Holy Week Reflections: Mountain roads are great for the view. Sometimes you can go to the same scenic overlook you’ve visited many times before, but it’s a different view with every visit. I think that is often the way it is with Holy Week although of course its far more than simply being a sight seer! Except for Palm Sunday, the weather was certainly more cooperative this year. As people entered into the powerful liturgies of the Triduum they could ponder what they heard and saw with a quiet walk outdoors. The long wait and preparation during lent brought us to the point of sharpened awareness and a deep hunger for the message meant for us this year.

The liturgy of Holy Thursday spoke to us through the emotions of joy and gratitude in the intimate setting of being with the Lord around the table. This carried over into the awesome experience of reflecting on the Lord washing the feast of his disciples. But the image of total service was then extended to the agonizing limit of death on the Cross

What a contrast going from the full-throated joy of the agape meal to the somber and controlled sorrow of the Passion of Christ and the veneration of the Cross of Jesus on Good Friday. Again the power of symbolism allowed us to go beyond the limitations of words. Venerating the cross as the precious instrument of our salvation allowed us to approach with our own full component of sorrow, gratitude, reverence, and commitment.

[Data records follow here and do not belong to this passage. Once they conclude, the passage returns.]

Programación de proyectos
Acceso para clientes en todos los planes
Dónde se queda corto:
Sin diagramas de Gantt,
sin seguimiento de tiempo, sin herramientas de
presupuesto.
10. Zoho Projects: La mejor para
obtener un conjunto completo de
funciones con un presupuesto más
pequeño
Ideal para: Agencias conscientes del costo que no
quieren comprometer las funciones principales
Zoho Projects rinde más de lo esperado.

One can wonder and also hope that those who are currently suffering the hardships of being homeless due to earthquakes, war, and violence might have someone to stand with them as they participate in the Cross of Christ. The cry of desperation from the Cross continues from the time of Jesus to our own times. Who but our Father in heaven hears them, unless we also stand at the foot of the Cross?

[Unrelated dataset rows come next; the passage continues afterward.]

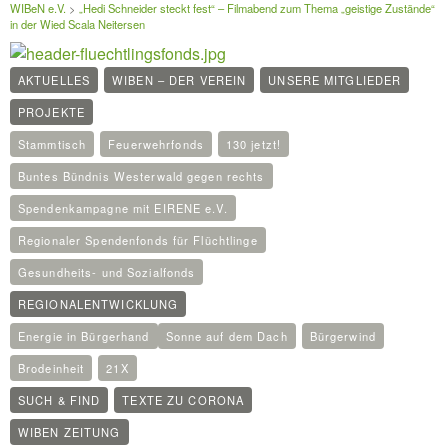
WIBeN e.V.
>
„Hedi Schneider steckt fest“ – Filmabend zum Thema „geistige Zustände“
in der Wied Scala Neitersen
AKTUELLES
WIBEN – DER VEREIN
UNSERE MITGLIEDER
PROJEKTE
Stammtisch
Feuerwehrfonds
130 jetzt!
Buntes Bündnis Westerwald gegen rechts
Spendenkampagne mit EIRENE e.V.
Regionaler Spendenfonds für Flüchtlinge
Gesundheits- und Sozialfonds
REGIONALENTWICKLUNG
Energie in Bürgerhand
Sonne auf dem Dach
Bürgerwind
Brodeinheit
21X
SUCH & FIND
TEXTE ZU CORONA
WIBEN ZEITUNG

The Easter Vigil as always was the high point of the Sacred Triduum. Gathering in the dark to witness the lighting and blessing of the new fire reached its full meaning when the flame was transferred to the Paschal Candle. We followed the Light of Christ into the dark church as countless others have done through the centuries. We walked through history into the present. The entire liturgy brought us back and forth from the past to the present. The Word of God became ever more clear and focused in the person of Christ who has declared again that He would be with us through the power of his Spirit.

The scene was quite familiar and yet as always different due to the passage of time, people’s experiences, and the working of grace. We’re always happy to have a number of retreatants who join the seminarians and monks for these powerful liturgies. When the sun has arisen on Easter morning and everyone has enjoyed an early morning breakfast we know deep down that Easter has truly happened for another year. It’s the same place but the scene is different!